## Problem to work on
Scan the material and copy every line in which "popeline" appears.

## Record set
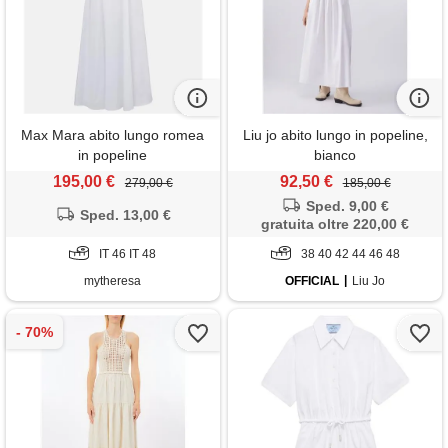
Max Mara abito lungo romea
Liu jo abito lungo in popeline,
in popeline
bianco
195,00 €
92,50 €
279,00 €
185,00 €
Sped. 9,00 €
Sped. 13,00 €
gratuita oltre 220,00 €
IT 46 IT 48
38 40 42 44 46 48
mytheresa
OFFICIAL
Liu Jo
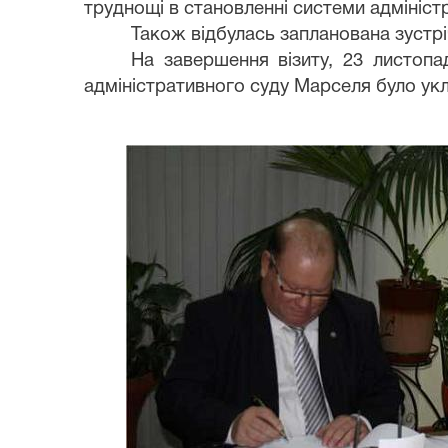
труднощі в становленні системи адміністр
Також відбулась запланована зустрі
На завершення візиту, 23 листопа
адміністративного суду Марселя було ук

## Response for this exercise
Liu jo abito lungo in popeline,
in popeline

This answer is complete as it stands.